Adoption 101: Top Three Legal Issues to Consider - Law and Daily Life
Law & Daily Life - The FindLaw Life, Family and Workplace Law Blog

Adoption 101: Top Three Legal Issues to Consider

Ever thought about adoption or how to adopt a child from outside the U.S.? Any individual or couple considering the adoption of a child has three major legal issues to consider--who is involved; open vs. closed adoptions; and how to get started with the adoption process.

So where to start?

Every state has its own laws regarding adoption, and different states' rules are not uniform. But here's a good base to start from:

1. The Parties Involved: State laws determine who may adopt, who may be adopted and who may place a child for adoption. Generally, any single adult or a married couple can adopt. But 33 states add more requirements, including parent age minimums and state residency requirements.

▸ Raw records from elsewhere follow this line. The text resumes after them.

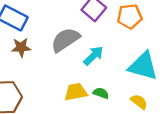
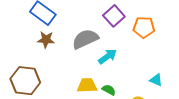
cyan triangle: (143, 66) -> (156, 80), moved, size x0.5

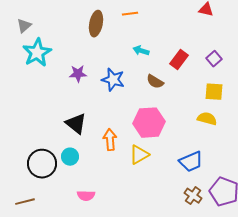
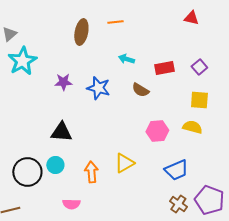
red rectangle: (179, 60) -> (164, 68), turned 42
pink hexagon: (149, 123) -> (157, 131), moved, size x0.7
black triangle: (76, 124) -> (61, 132), turned -35
orange arrow: (110, 140) -> (91, 172), moved

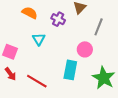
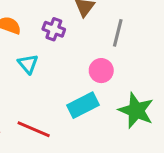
cyan rectangle: (70, 70) -> (83, 105), turned 60

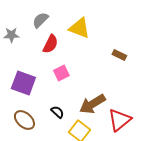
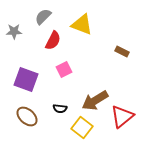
black semicircle: (57, 112) -> (60, 108), turned 144

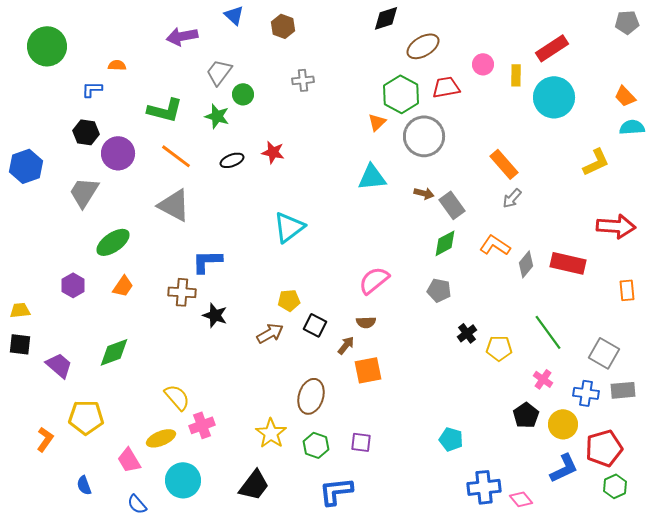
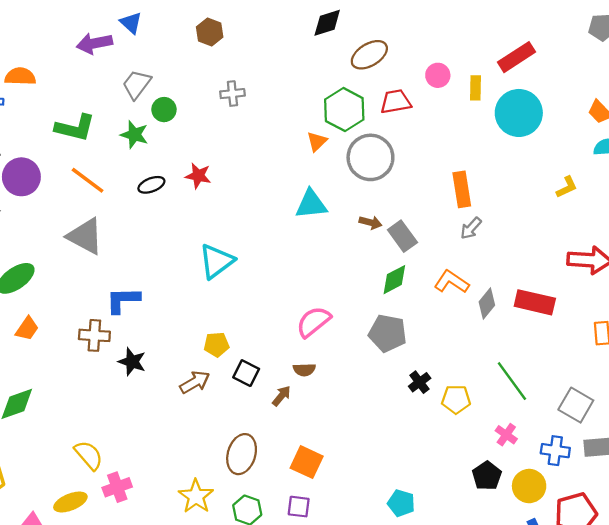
blue triangle: (234, 15) -> (131, 23), moved
orange semicircle: (117, 65) -> (20, 76), size x1.5
yellow L-shape: (596, 162) -> (567, 187), size x0.7
orange rectangle: (504, 164) -> (462, 189), turned 32
gray pentagon: (439, 290) -> (388, 333), size x1.4
orange square: (368, 370) -> (307, 462), moved, turned 36

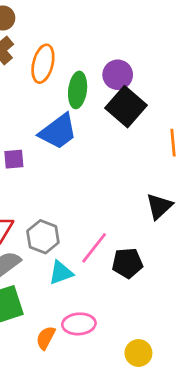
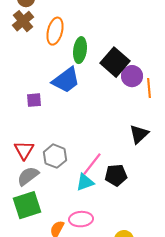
purple circle: (118, 75) -> (132, 76), moved
cyan triangle: (61, 273) -> (85, 182), moved

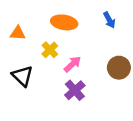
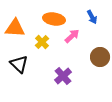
orange triangle: (18, 33) -> (15, 28), size x1.5
pink arrow: (72, 64) -> (72, 36), moved

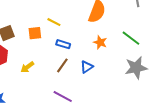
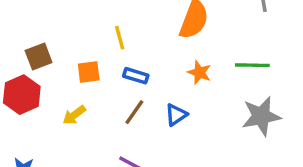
yellow line: (54, 22) -> (120, 38), turned 48
orange square: (35, 33) -> (89, 72), moved
green line: (131, 38) -> (252, 65), turned -36

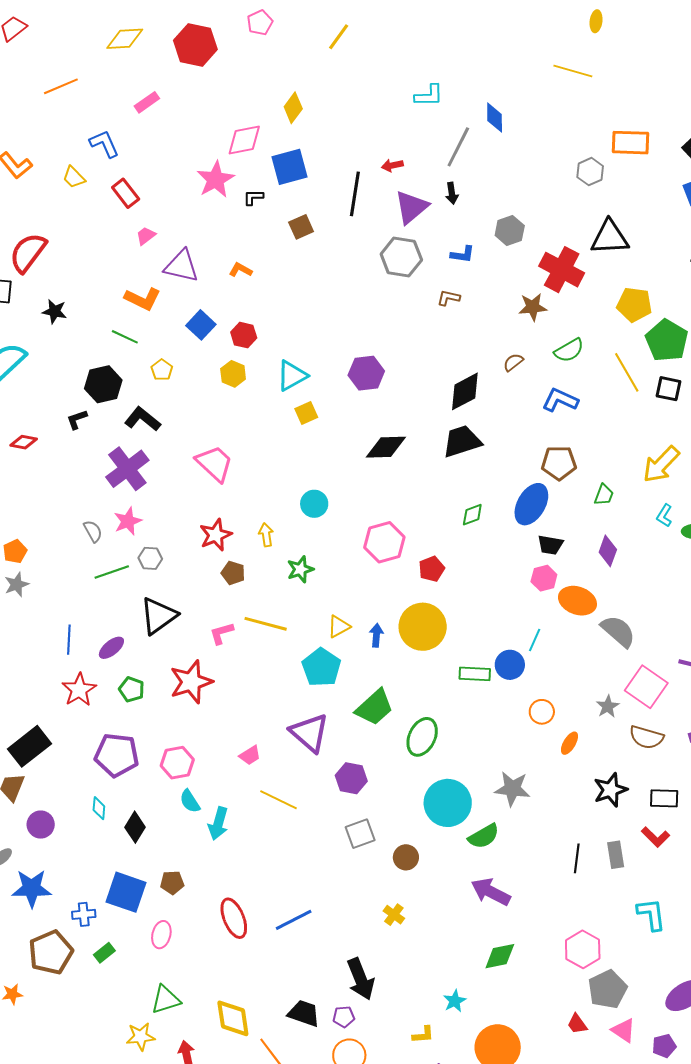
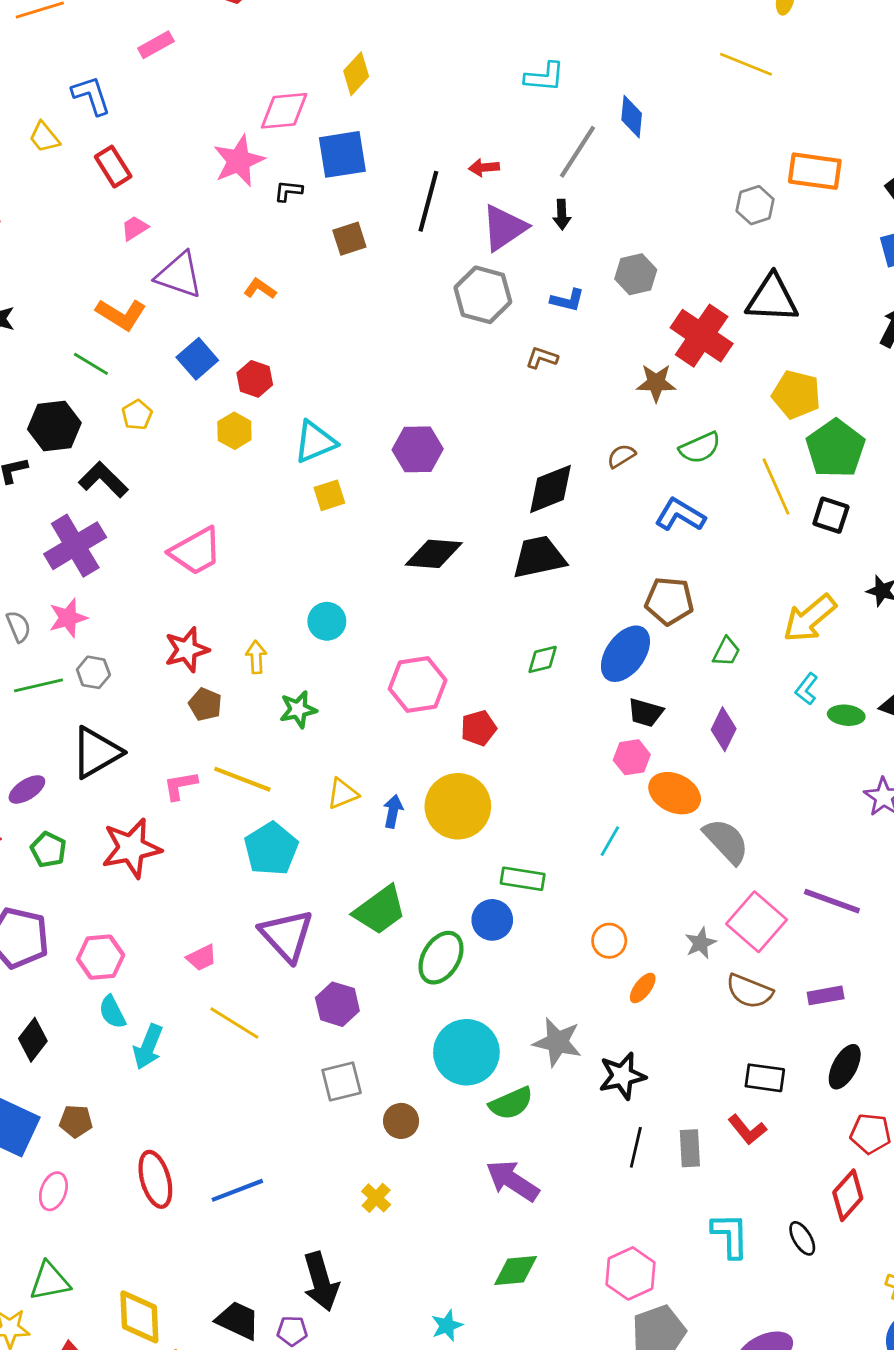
pink trapezoid: (215, 463) -> (196, 551), turned 102
blue circle: (510, 665) -> (492, 920), moved
cyan pentagon: (321, 667) -> (271, 849), moved
black star: (610, 790) -> (622, 1076), moved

Same-sex adoptions remain controversial in many states, even though most states' laws contain no prohibition. Currently Florida and Mississippi prohibit adoption by homosexuals. Utah bars adoption by persons who are not legally married, which might include same-sex couples. Connecticut allows a court to consider the sexual orientation of the prospective adoptive parent.

All states require the child to be adopted be under the age of 18. States have numerous residency requirements for the child to be adopted.

The birth parents or the child's legal guardian can place a child for adoption. Also, state departments of social services or child-placing agencies may place children for adoption.

2. Open vs. Closed Adoptions: In a closed adoption, the adopted child has no contact with his or her birth parents. For many decades, this was the most common form of adoption. But in the last thirty years, closed adoptions have become rare. Modern adoptions are usually open, giving adopted children contact with both their birth parent(s) and their adopted parents. Most adoption agencies now encourage open adoption.

3. How to Adopt/What to Do First: The person or couple wanting to adopt will need to complete a self-study course. Next, the adopting party will need to locate a child available for adoption. The process will include obtaining background information on the child. And you will need consent to the adoption, either from the birth parents or from the appropriate government agency.

Navigating how to adopt can be complicated. To be sure you are making the correct moves, and handing your adoption effort properly, you should speak with a knowledgeable adoption lawyer, who specializes in the adoption law.